The importance of regeneration for the expansion of RFs was further supported by the examination of mdx muscles after irradiation. TA muscles of 3-week-old mdx mice were irradiated with 4, 10 or 18 Gy and examined at 1 month, 3 months and 1 year afterwards (Fig. 6). In agreement with our previous findings (Wakeford et al., 1991; Pagel and Partridge, 1999; Morgan et al., 2002), irradiation suppressed fiber regeneration in a dose-dependent manner, and 18 Gy irradiation abolished nearly all regeneration activity as demonstrated by the lack of fibers of small caliber and by the lack of central nucleation one month after irradiation (Fig. 6A). The number of RFs was inversely correlated with the dosage of irradiation. After irradiation with 18 Gy, nearly all RFs were singular and the number of RFs in the muscles at 1 and 3 months after the irradiation remained indistinguishable from those seen in the muscles at the time of irradiation (3 weeks) (Fig. 6B). The suppressive effect of irradiation on RF proliferation was most evident 1 year after irradiation (Fig. 6C). This reflected the continued growth in the number of RFs and the size of RF clusters in non-irradiated mdx muscles, whereas in the irradiated muscles such numbers remained at similar levels to those of mice at 3 weeks of age. These results provide compelling evidence that the expansion of RFs relies on muscle regeneration.

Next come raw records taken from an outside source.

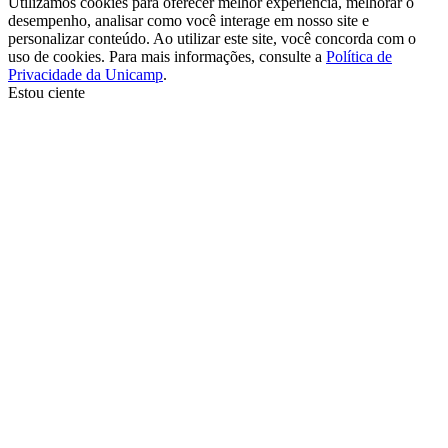
Utilizamos cookies para oferecer melhor experiência, melhorar o
desempenho, analisar como você interage em nosso site e
personalizar conteúdo. Ao utilizar este site, você concorda com o
uso de cookies. Para mais informações, consulte a
Política de
Privacidade da Unicamp
.
Estou ciente
Ir para o topo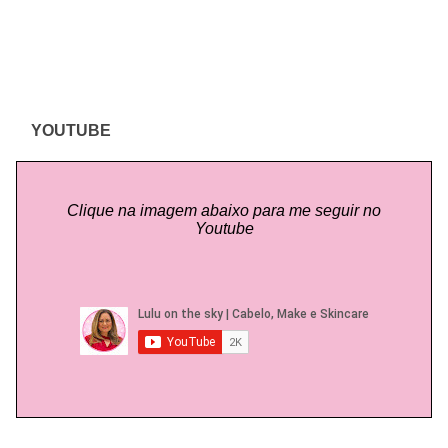
YOUTUBE
Clique na imagem abaixo para me seguir no
Youtube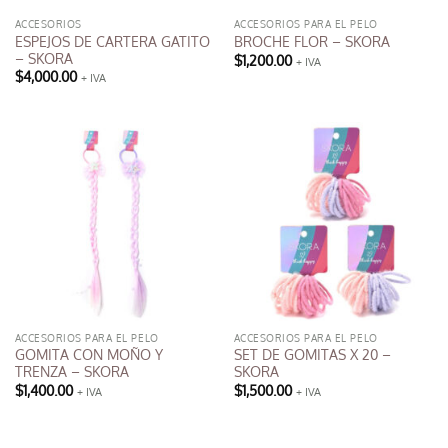
ACCESORIOS
ACCESORIOS PARA EL PELO
ESPEJOS DE CARTERA GATITO
BROCHE FLOR – SKORA
– SKORA
$
1,200.00
+ IVA
$
4,000.00
+ IVA
ACCESORIOS PARA EL PELO
ACCESORIOS PARA EL PELO
GOMITA CON MOÑO Y
SET DE GOMITAS X 20 –
TRENZA – SKORA
SKORA
$
1,400.00
$
1,500.00
+ IVA
+ IVA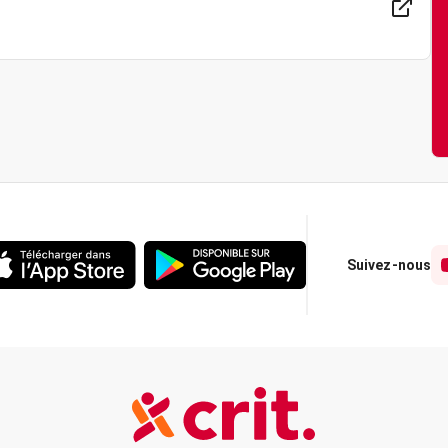
Suivez-nous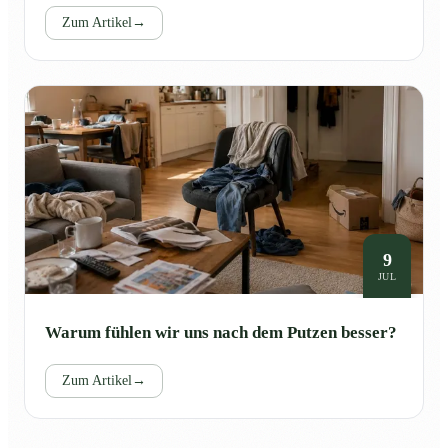
Zum Artikel
→
9
JUL
Warum fühlen wir uns nach dem Putzen besser?
Zum Artikel
→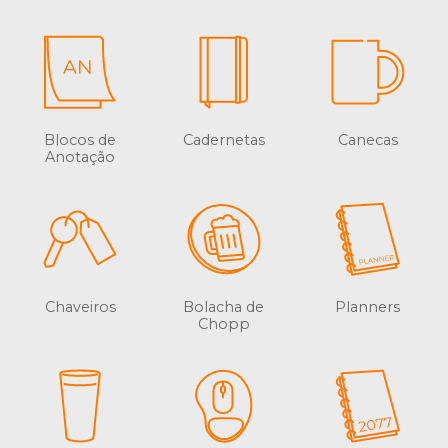
Blocos de
Cadernetas
Canecas
Anotação
Chaveiros
Bolacha de
Planners
Chopp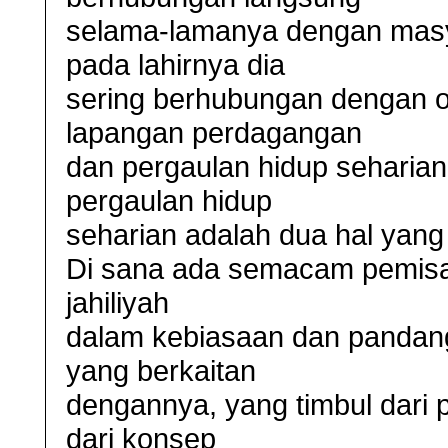
selama-lamanya dengan masya
pada lahirnya dia
sering berhubungan dengan o
lapangan perdagangan
dan pergaulan hidup seharian
pergaulan hidup
seharian adalah dua hal yang 
Di sana ada semacam pemisah
jahiliyah
dalam kebiasaan dan pandang
yang berkaitan
dengannya, yang timbul dari p
dari konsep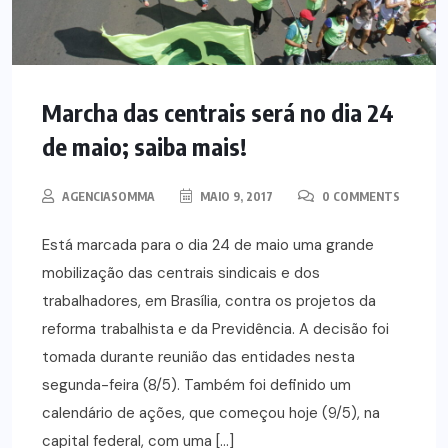
Marcha das centrais será no dia 24
de maio; saiba mais!
AGENCIASOMMA
MAIO 9, 2017
0 COMMENTS
Está marcada para o dia 24 de maio uma grande
mobilização das centrais sindicais e dos
trabalhadores, em Brasília, contra os projetos da
reforma trabalhista e da Previdência. A decisão foi
tomada durante reunião das entidades nesta
segunda-feira (8/5). Também foi definido um
calendário de ações, que começou hoje (9/5), na
capital federal, com uma […]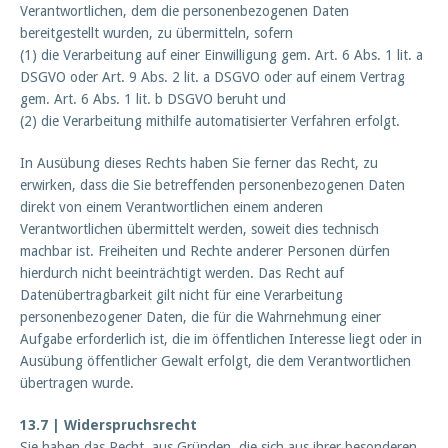
Verantwortlichen, dem die personenbezogenen Daten
bereitgestellt wurden, zu übermitteln, sofern
(1) die Verarbeitung auf einer Einwilligung gem. Art. 6 Abs. 1 lit. a
DSGVO oder Art. 9 Abs. 2 lit. a DSGVO oder auf einem Vertrag
gem. Art. 6 Abs. 1 lit. b DSGVO beruht und
(2) die Verarbeitung mithilfe automatisierter Verfahren erfolgt.
In Ausübung dieses Rechts haben Sie ferner das Recht, zu
erwirken, dass die Sie betreffenden personenbezogenen Daten
direkt von einem Verantwortlichen einem anderen
Verantwortlichen übermittelt werden, soweit dies technisch
machbar ist. Freiheiten und Rechte anderer Personen dürfen
hierdurch nicht beeinträchtigt werden. Das Recht auf
Datenübertragbarkeit gilt nicht für eine Verarbeitung
personenbezogener Daten, die für die Wahrnehmung einer
Aufgabe erforderlich ist, die im öffentlichen Interesse liegt oder in
Ausübung öffentlicher Gewalt erfolgt, die dem Verantwortlichen
übertragen wurde.
13.7 | Widerspruchsrecht
Sie haben das Recht, aus Gründen, die sich aus ihrer besonderen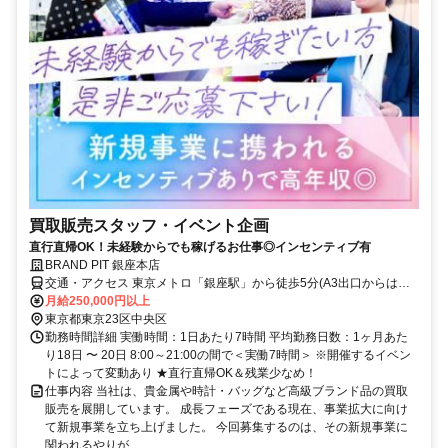
買取販売スタッフ・イベント企画
直行直帰OK！未経験からでも稼げるお仕事◎インセンティブ有
BRAND PIT 銀座本店
交通・アクセス 東京メトロ「銀座駅」から徒歩5分(A3出口からは徒
歩2分）
月給250,000円以上
東京都東京23区中央区
勤務時間詳細 実働時間：1日あたり7時間 平均勤務日数：1ヶ月あた
り18日 〜 20日 8:00～21:00の間で＜実働7時間＞ ※開催するイベン
トによって変動あり ★直行直帰OK＆残業少なめ！
仕事内容 当社は、貴金属や時計・バッグなど高級ブランド品の買取
販売を展開しています。 成長フェーズである現在、事業拡大に向け
て新規事業を立ち上げました。 今回募集するのは、その新規事業に
関われるやりが...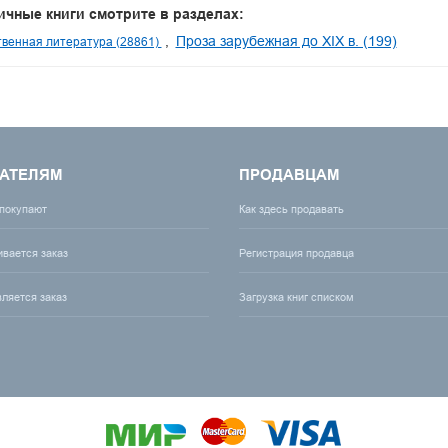
ичные книги смотрите в разделах:
Проза зарубежная до XIX в. (199)
венная литература (28861)
АТЕЛЯМ
ПРОДАВЦАМ
 покупают
Как здесь продавать
ивается заказ
Регистрация продавца
вляется заказ
Загрузка книг списком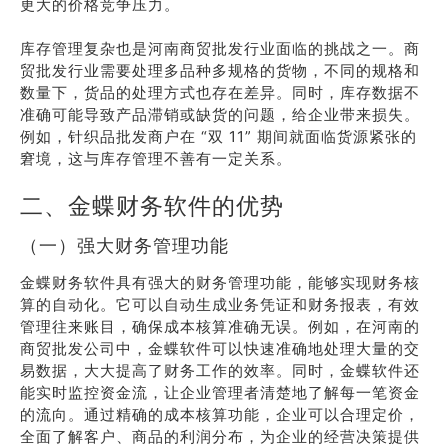
更大的价格竞争压力。
库存管理复杂也是河南商贸批发行业面临的挑战之一。商
贸批发行业需要处理多品种多规格的货物，不同的规格和
数量下，货品的处理方式也存在差异。同时，库存数据不
准确可能导致产品滞销或缺货的问题，给企业带来损失。
例如，针织品批发商户在 “双 11” 期间就面临货源紧张的
窘境，这与库存管理不善有一定关系。
二、金蝶财务软件的优势
（一）强大财务管理功能
金蝶财务软件具有强大的财务管理功能，能够实现财务核
算的自动化。它可以自动生成业务凭证和财务报表，有效
管理往来账目，确保成本核算准确无误。例如，在河南的
商贸批发公司中，金蝶软件可以快速准确地处理大量的交
易数据，大大提高了财务工作的效率。同时，金蝶软件还
能实时监控资金流，让企业管理者清楚地了解每一笔资金
的流向。通过精确的成本核算功能，企业可以合理定价，
全面了解客户、商品的利润分布，为企业的经营决策提供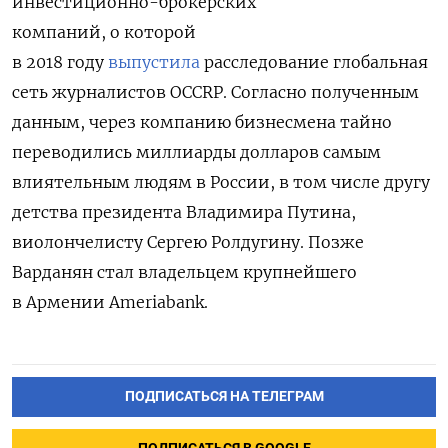
инвестиционно-брокерских
компаний, о которой
в 2018 году
выпустила
расследование глобальная
сеть журналистов OCCRP. Согласно полученным
данным, через компанию бизнесмена тайно
переводились миллиарды долларов самым
влиятельным людям в России, в том числе другу
детства президента Владимира Путина,
виолончелисту Сергею Ролдугину.
Позже
Варданян стал владельцем крупнейшего
в Армении Ameriabank.
ПОДПИСАТЬСЯ НА ТЕЛЕГРАМ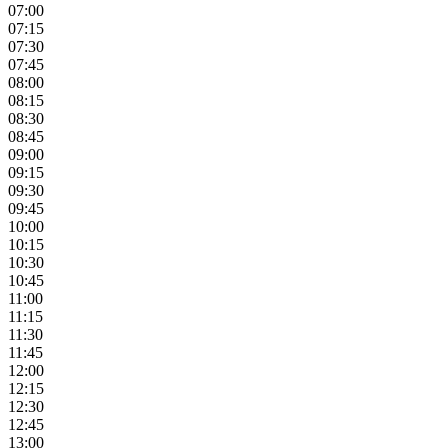
07:00
07:15
07:30
07:45
08:00
08:15
08:30
08:45
09:00
09:15
09:30
09:45
10:00
10:15
10:30
10:45
11:00
11:15
11:30
11:45
12:00
12:15
12:30
12:45
13:00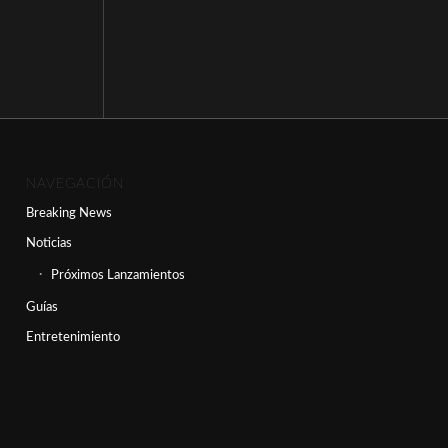
NAVEGACIÓN
Breaking News
Noticias
Próximos Lanzamientos
Guías
Entretenimiento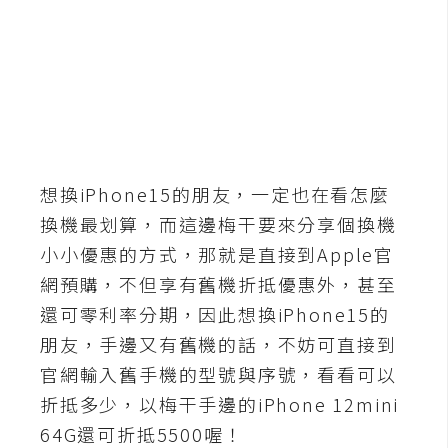
b
e
P
h
o
t
o
想換iPhone15的朋友，一定也在看怎麼
s
換機最划算，而這邊梅干要來分享個換機
h
o
小小優惠的方式，那就是直接到Apple官
p
網預購，不但享有舊機折抵優惠外，甚至
還可零利率分期，因此想換iPhone15的
I
朋友，手邊又有舊機的話，不妨可直接到
l
官網輸入舊手機的型號與序號，看看可以
l
折抵多少，以梅干手邊的iPhone 12mini
u
64G還可折抵5500喔！
s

Our previous experiments have shown that most muscle precursor cells are radiation sensitive and that muscle regeneration in the mdx mouse is blocked by irradiation with 18 Gy. However, some muscle precursor cells, perhaps quiescent satellite cells, in irradiated muscles can be reactivated by severe injury mediated by treatment with notexin, a snake venom, and contribute to muscle regeneration (Heslop et al., 2000). We therefore investigated the association between activation of such precursor cells and generation of RFs and revertant clusters. The legs of mdx mice were irradiated with 18 Gy at 3 weeks of age followed by notexin injection into TA muscles 4 weeks later (Fig. 7A). As expected, the muscles, examined 1 week after injection, showed foci of regenerating fibers of small caliber in the notexin-treated areas. The total number of RFs in notexin-treated and pre-irradiation muscles was lower than that in the non-irradiated control muscles, but significantly higher than that in the irradiated muscles without notexin treatment (Fig. 7B,C). Most notable is the formation of clusters of dystrophin-positive fibers within the regenerating areas demonstrated by immunohistochemistry (Fig. 7B). All these fibers were small in caliber and centrally nucleated, and therefore were newly regenerated RFs. Although notexin treatment in non-irradiated muscle did not increase the total number of RFs significantly, it did create some clusters of newly regenerating RFs (Fig. 7B,C). These results show that at least some of the radiation-resistant muscle precursor cell populations are able to establish revertant phenotypes.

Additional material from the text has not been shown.